Miss Grimm was my English teacher in the tenth grade, exactly sixty years ago. Although a nice person at heart, I’m afraid that she was aptly named. The teacher had a dour personality, all business, and spoke in a very small voice that even sharp-eared youngsters strained to hear. Strained, that is, until one heard what she had to say and was soon stupefied by boredom. So, naturally – or, rather, willfully – we played pranks on Miss Grimm. Sometimes amusing but often nasty pranks that I will not describe here for fear that some younger members of the congregation might decide to try them out.

In any event, the day finally came that one of our aggressive little jokes reduced Miss Grimm literally to tears. Her voice broke, her eyes watered, and she fled the classroom. We sat for a few moments in shocked silence, then talked. “I didn’t expect that!” said one student. “She’s kind of unstable, isn’t she?” asked another. “It doesn’t matter,” chimed in a third; “this really makes me feel bad.”

It turned out we all felt bad. “When she comes back,” one classmate suggested, “we should apologize.” General nods and murmurs of agreement – but who would be the apologizer? “Rich,” said one of my old friends, “you’re always raising your hand and talking. You apologize for us!”

A few minutes later, Miss Grimm returned. I don’t remember what I said, just something like, “Miss Grimm, we wanted you to know that we’re sorry for playing pranks on you and won’t do it any more.”

“I should hope so!” she replied, dour as ever. And then, with something like a flicker of softness, “Thank you!”
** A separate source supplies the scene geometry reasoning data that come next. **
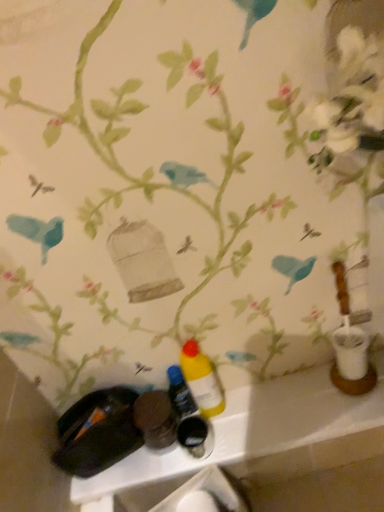 Identify the location of vacant space to the right of yellow matte bottle at center, marked as the second bottle in a right-to-left arrangement. The width and height of the screenshot is (384, 512). (259, 409). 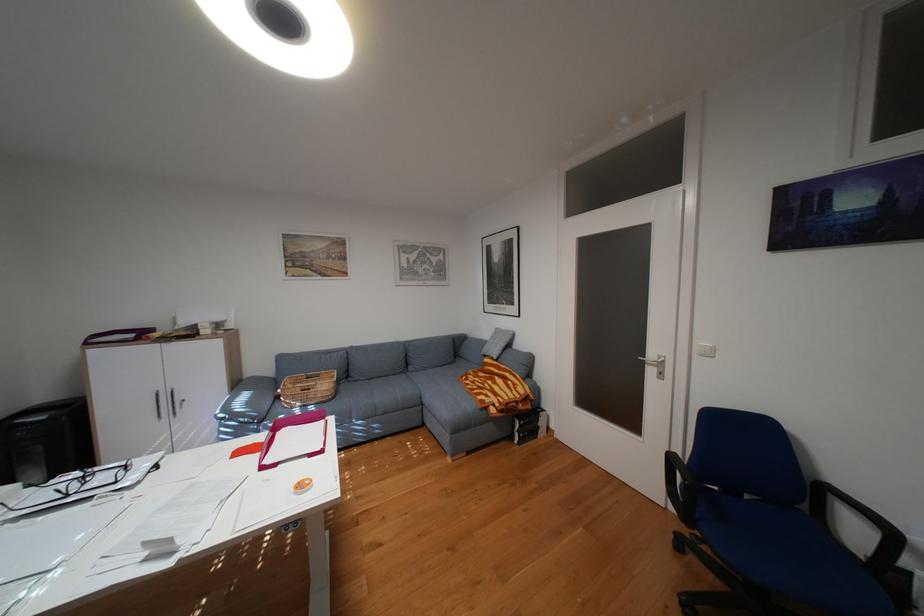 Image resolution: width=924 pixels, height=616 pixels. What do you see at coordinates (416, 387) in the screenshot?
I see `the blue sofa surface` at bounding box center [416, 387]. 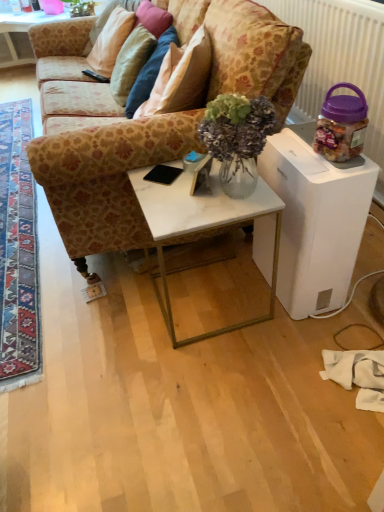 Locate an element on the screen. This screenshot has width=384, height=512. free space to the left of translucent glass vase at center is located at coordinates (176, 207). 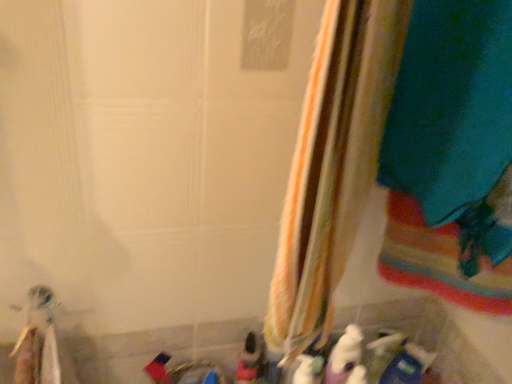 Question: Is striped fabric curtain at center wider or thinner than blue plastic toy at lower right, which is the fifth toy from left to right?

Choices:
 (A) thin
 (B) wide

Answer: (B)

Question: Considering the positions of striped fabric curtain at center and blue plastic toy at lower right, which is the fifth toy from left to right, in the image, is striped fabric curtain at center bigger or smaller than blue plastic toy at lower right, which is the fifth toy from left to right,?

Choices:
 (A) small
 (B) big

Answer: (B)

Question: Estimate the real-world distances between objects in this image. Which object is closer to the matte plastic toy at lower center, acting as the 4th toy starting from the right?

Choices:
 (A) striped fabric curtain at center
 (B) white plastic toothbrush at lower left, the first toy from the left
 (C) blue plastic toy at lower right, the first toy in the right-to-left sequence
 (D) white plush toy at lower center, marked as the 3th toy in a left-to-right arrangement
 (E) white matte bottle at lower center, which is the 2th toy in right-to-left order

Answer: (D)

Question: Estimate the real-world distances between objects in this image. Which object is farther from the white matte bottle at lower center, which is the fourth toy in left-to-right order?

Choices:
 (A) white plastic toothbrush at lower left, the first toy from the left
 (B) matte plastic toy at lower center, acting as the 4th toy starting from the right
 (C) striped fabric curtain at center
 (D) white plush toy at lower center, marked as the 3th toy in a left-to-right arrangement
 (E) blue plastic toy at lower right, which is the fifth toy from left to right

Answer: (A) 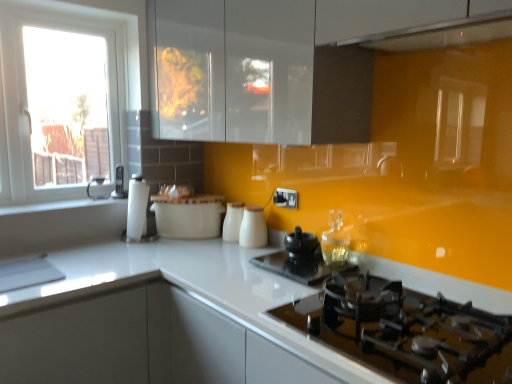 Question: Is white glossy cabinet at lower left surrounding white ceramic bowl at center, which is counted as the third kitchen appliance, starting from the right?

Choices:
 (A) no
 (B) yes

Answer: (A)

Question: Can you confirm if white glossy cabinet at lower left is smaller than white ceramic bowl at center, the first kitchen appliance when ordered from left to right?

Choices:
 (A) no
 (B) yes

Answer: (A)

Question: Does white glossy cabinet at lower left turn towards white ceramic bowl at center, the first kitchen appliance when ordered from left to right?

Choices:
 (A) no
 (B) yes

Answer: (A)

Question: Is white glossy cabinet at lower left at the right side of white ceramic bowl at center, which is counted as the third kitchen appliance, starting from the right?

Choices:
 (A) no
 (B) yes

Answer: (A)

Question: Considering the relative sizes of white glossy cabinet at lower left and white ceramic bowl at center, the first kitchen appliance when ordered from left to right, in the image provided, is white glossy cabinet at lower left bigger than white ceramic bowl at center, the first kitchen appliance when ordered from left to right,?

Choices:
 (A) yes
 (B) no

Answer: (A)

Question: Looking at the image, does white ceramic bowl at center, the first kitchen appliance when ordered from left to right, seem bigger or smaller compared to matte black kettle at left, the 3th appliance viewed from the front?

Choices:
 (A) big
 (B) small

Answer: (A)

Question: Is white ceramic bowl at center, which is counted as the third kitchen appliance, starting from the right, in front of or behind matte black kettle at left, the first appliance in the back-to-front sequence, in the image?

Choices:
 (A) front
 (B) behind

Answer: (A)

Question: Looking at their shapes, would you say white ceramic bowl at center, the first kitchen appliance when ordered from left to right, is wider or thinner than matte black kettle at left, acting as the 3th appliance starting from the bottom?

Choices:
 (A) thin
 (B) wide

Answer: (B)

Question: Is white ceramic bowl at center, which is counted as the third kitchen appliance, starting from the right, inside the boundaries of matte black kettle at left, acting as the 3th appliance starting from the bottom, or outside?

Choices:
 (A) inside
 (B) outside

Answer: (B)

Question: Would you say white glossy window at left is to the left or to the right of black ceramic kettle at center, marked as the 2th appliance in a bottom-to-top arrangement, in the picture?

Choices:
 (A) right
 (B) left

Answer: (B)

Question: In the image, is white glossy window at left positioned in front of or behind black ceramic kettle at center, which ranks as the first appliance in right-to-left order?

Choices:
 (A) behind
 (B) front

Answer: (A)

Question: Is white glossy window at left spatially inside black ceramic kettle at center, which appears as the second appliance when viewed from the top, or outside of it?

Choices:
 (A) inside
 (B) outside

Answer: (B)

Question: Based on their sizes in the image, would you say white glossy window at left is bigger or smaller than black ceramic kettle at center, which appears as the second appliance when viewed from the top?

Choices:
 (A) big
 (B) small

Answer: (A)

Question: Is white glossy milk jugs at center, which is counted as the second kitchen appliance, starting from the left, in front of or behind matte black kettle at left, the first appliance in the back-to-front sequence, in the image?

Choices:
 (A) behind
 (B) front

Answer: (B)

Question: From the image's perspective, is white glossy milk jugs at center, the second kitchen appliance in the right-to-left sequence, located above or below matte black kettle at left, the first appliance in the back-to-front sequence?

Choices:
 (A) above
 (B) below

Answer: (B) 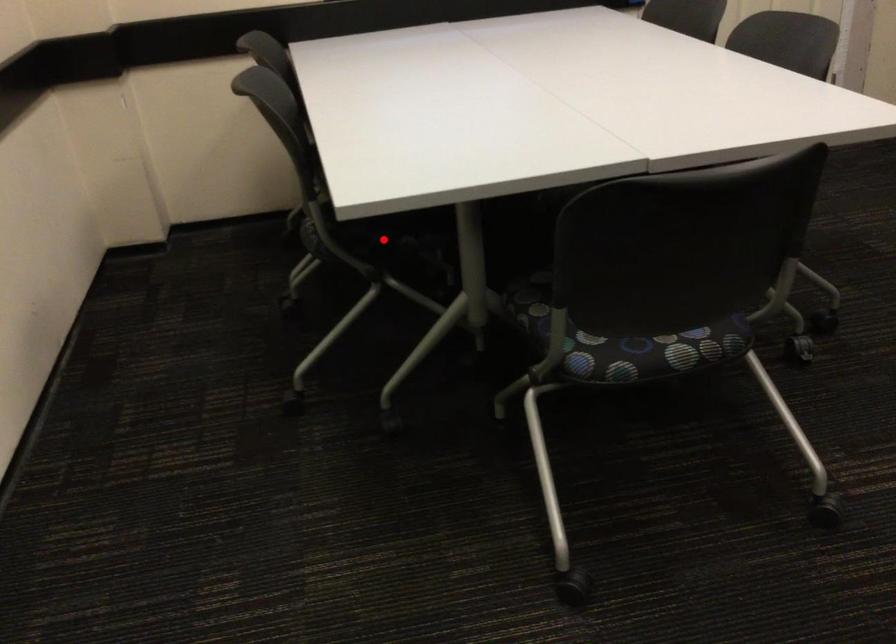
It was the whole sophomore class that atoned for making Miss Grimm’s life miserable. The story reminds us that for Jews, atonement is collective in two senses. First, individual misdeeds are a stain on the community – a shonda – which bring the whole group into disrepute. Second, the community as a whole can also sin – a concept that underlies the preaching of prophets like Isaiah and Jeremiah. When we participate together in a system dedicated to the worship of false gods or destructive pleasures; when we play according to the rules of the game and the game is fixed, enriching a few people and impoverishing many more; when we support oppressive regimes abroad and wage useless, unnecessary wars, we sin collectively and need to atone for these grievous mistakes.

Let me focus for a moment on one of the collective misdeeds named in the Al-Cheyt, the Great Confession recited many times during these Yom Kippur service. We confess a long list of sins in that prayer, but one especially worth here is “the sin which we have committed against You by using coercive power.” The version of this line used in your liturgy today is “the sin which we have committed against You by failing to seek peace.”
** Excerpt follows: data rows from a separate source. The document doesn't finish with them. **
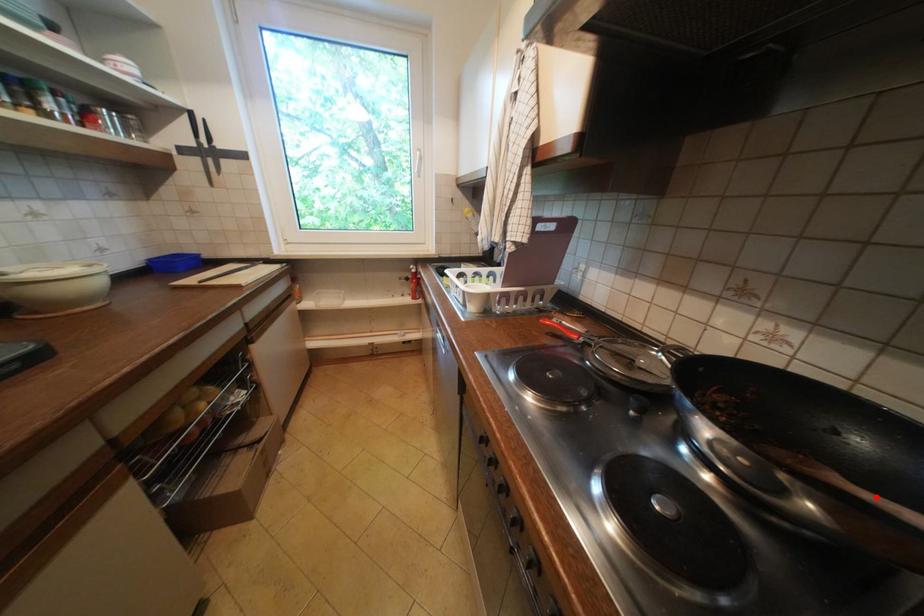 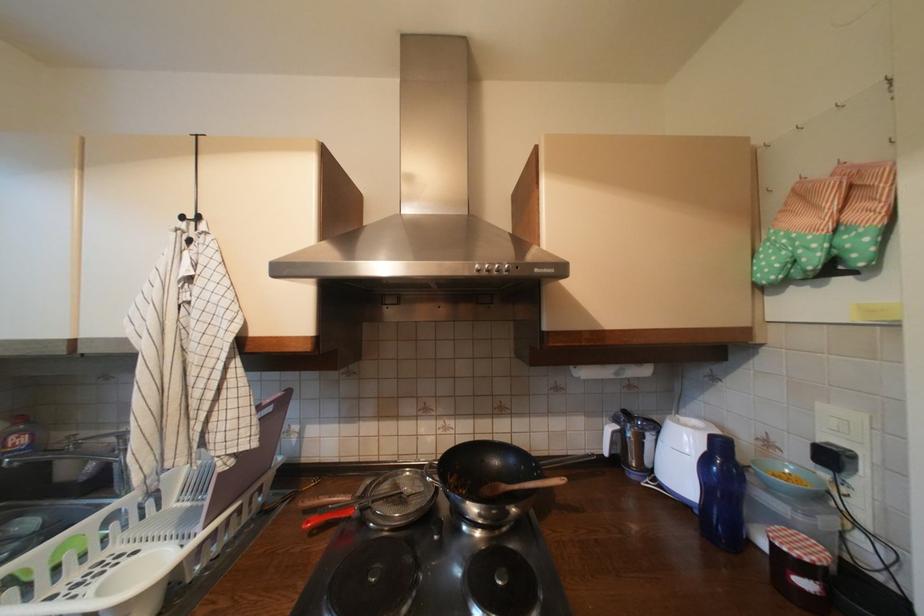 Locate, in the second image, the point that corresponds to the highlighted location in the first image.

(525, 488) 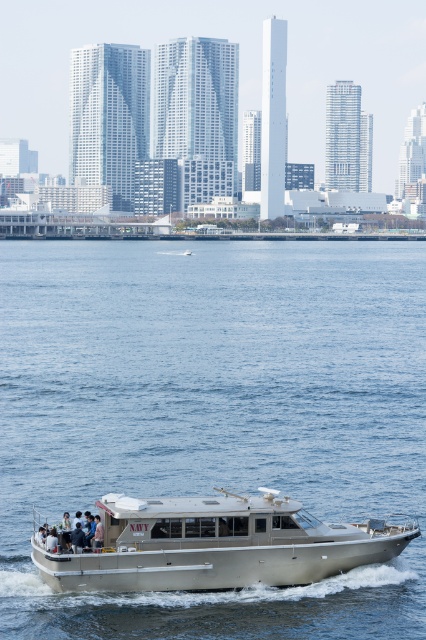 In the scene shown: Between blue water at center and metallic silver boat at center, which one appears on the right side from the viewer's perspective?

metallic silver boat at center is more to the right.

Is blue water at center to the right of metallic silver boat at center from the viewer's perspective?

Incorrect, blue water at center is not on the right side of metallic silver boat at center.

Is point (333, 390) behind point (377, 541)?

Yes, it is.

Identify the location of blue water at center. The height and width of the screenshot is (640, 426). (213, 417). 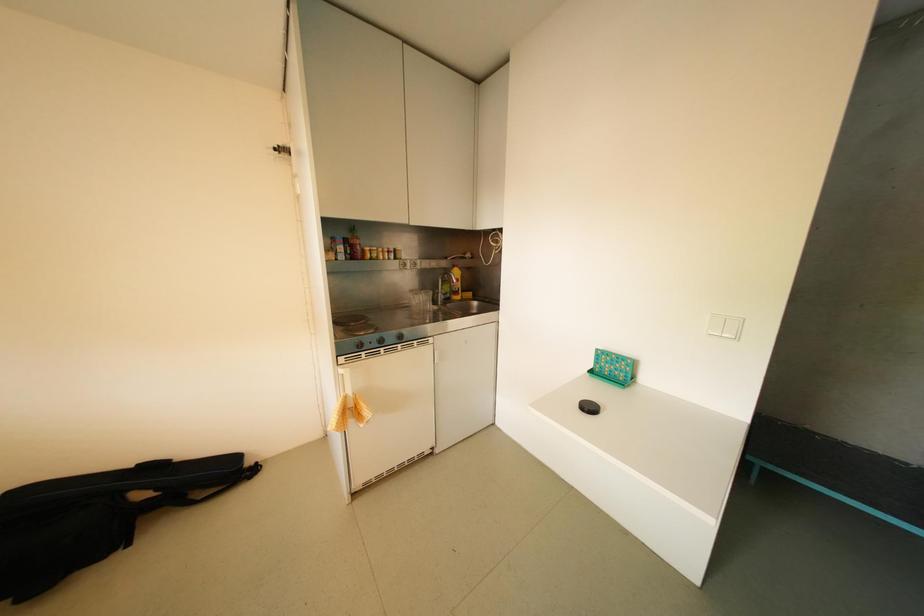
Most Jews are not strict pacifists in the style of the Quakers, Mennonites, or other peace churches. But, possibly because we have so often been the victims of violence, non-violence is particularly precious to us. Rabbi Arthur Waskow of the Shalom Center in Philadelphia recently posted a letter on war and peace in which he quotes the Talmudist, Rabbi Hizkia. Reb Hizkia taught: “Great is shalom, peace, because about all the other mitzvot (commandments) in the Torah it is written, ‘If the opportunity to do the mitzvah comes upon you, then you must do it, and if not, you are not bound to do it. But in the case of peace, it is written, Seek peace, and pursue it—seek it in the place where you are, and if it runs from you, pursue it in that place as well.’”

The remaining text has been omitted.